L’effet François consiste à désarmer et à réduire au silence les évêques catholiques, les prêtres et le laïcat. Rester fermement attaché à la doctrine catholique et à sa pratique ressemble à un acte de déloyauté à l’égard du pape ; mais acquiescer, c’est trahir l’Eglise. Les catholiques demandent, avec Pierre : « Seigneur, à qui irions-nous ? » (Jn 6,29). Il est impératif qu’ils demeurent au sein de l’Eglise et qu’ils restent armés car, si les pasteurs sont descendus comme Aaron pour se joindre aux Bacchanales, alors l’Eglise a besoin de Lévites : « Moïse voyant donc que le peuple était demeuré tout nu (car Aaron l’avait dépouillé par cette abomination honteuse, et l’avait mis tout nu au milieu de ses ennemis, se tint à la porte du camp, et dit : Si quelqu’un est au Seigneur, qu’il se joigne à moi. Et les enfants de Lévi s’étaient tous assemblés autour de lui… » (Ex 32, 25-27). Le Christ avait déjà mis en garde contre ce temps, disant : « Alors on vous livrera aux magistrats pour être tourmentés, et on vous fera mourir ; et vous serez haïs de toutes les nations à cause de mon nom. En ce même temps plusieurs trouveront des occasions de scandale et de chute ; ils se trahiront, et se haïront les uns les autres. Il s’élèvera plusieurs faux prophètes, qui séduiront beaucoup de personnes. Et parce que l’iniquité abondera, la charité de plusieurs se refroidira. Mais celui-là sera sauvé, qui persévérera jusqu’à la fin. »(Mt. 24, 9-13).

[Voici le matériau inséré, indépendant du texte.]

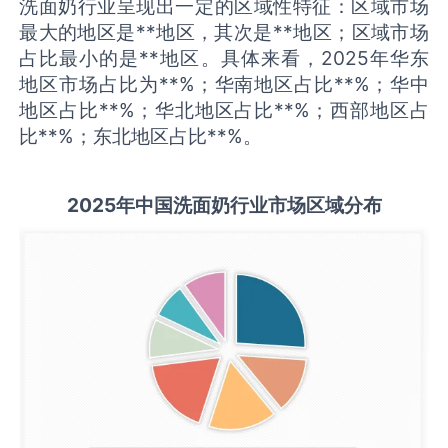
洗面奶行业呈现出一定的区域性特征：区域市场
最大的地区是**地区，其次是**地区；区域市场
占比最小的是**地区。具体来看，2025年华东
地区市场占比为**%；华南地区占比**%；华中
地区占比**%；华北地区占比**%；西部地区占
比**%；东北地区占比**%。
2025
年中国
洗面奶
行业市场区域分布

L’Eglise est face à une crise : une crise aussi grave que celle de l’arianisme. Sa résolution apportera le rétablissement ou la mort. Pour assurer le rétablissement, les catholiques doivent rester dans l’Eglise et rester pleinement armés. A cette fin, cinq choses sont nécessaires :
Premièrement, priez. Le combat appartient au Seigneur. (Lc 21, 36). Priez surtout pour le pape de même que l’Eglise des premiers temps priait sans cesse pour Pierre (Actes 12, 5.)

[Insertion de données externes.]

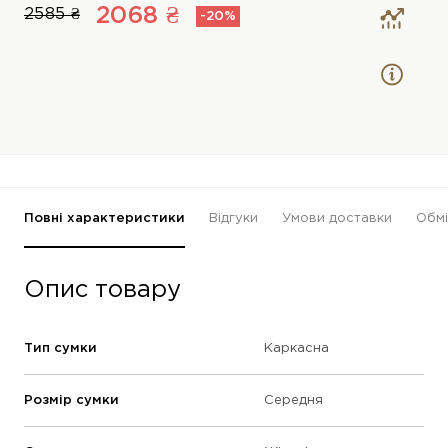
2068 ₴
2585 ₴
-20%
Повні характеристики
Відгуки
Умови доставки
Обмі
Опис товару
Тип сумки
Каркасна
Розмір сумки
Середня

Deuxièmement, étudiez. Les catholiques doivent connaître la foi, être bien au fait des Ecritures, savoir l’enseignement constant de l’Eglise, et comprendre les principes de la théologie morale. Saint Athanase était seul face au monde et donc : « Souvenez-vous de vos conducteurs, qui vous ont prêché la parole de Dieu ; et considérant quelle a été la fin de leur vie, imitez leur foi. Jésus-Christ était hier, il est aujourd’hui, et il sera le même dans tous les siècles. Ne vous laissez point emporter à une diversité d’opinions et à des doctrines étrangères. » (Heb. 13, 7-9).
Troisièmement, transmettez la foi en l’enseignant et en la partageant au sein de la famille, en pratiquant et en priant ensemble, et les uns pour les autres, en tant que familles.

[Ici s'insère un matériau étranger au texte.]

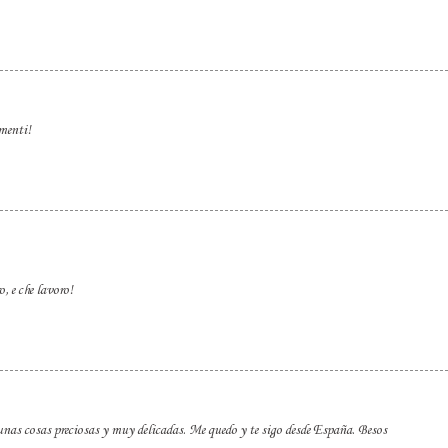
menti!
, e che lavoro!
nas cosas preciosas y muy delicadas. Me quedo y te sigo desde España. Besos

Quatrièmement, soutenez-vous les uns les autres ainsi que toutes les organisations et tous ceux qui s’expriment qui sont vraiment et authentiquement catholiques. Les 500 prêtres qui ont signé une lettre ouverte demandant que le synode sur la famille promeuve la doctrine catholique doivent être loués et soutenus par tous les catholiques inquiets.
Cinquièmement, préparez-vous pour le martyre. Dans le Nobis quoque du canon romain nous prions : « Et à nous aussi pécheurs, vos serviteurs, qui mettons notre espérance en votre miséricorde infinie, daignez nous accorder une place dans la communauté de vos Saints Apôtres et Martyrs, de Jean, Etienne, Matthias, Barnabé… et de tous Tes Saints ; admettez-nous en leur compagnie, nous vousen supplions, sans considérer nos mérites mais votre miséricorde. Par le Christ notre Seigneur. Amen.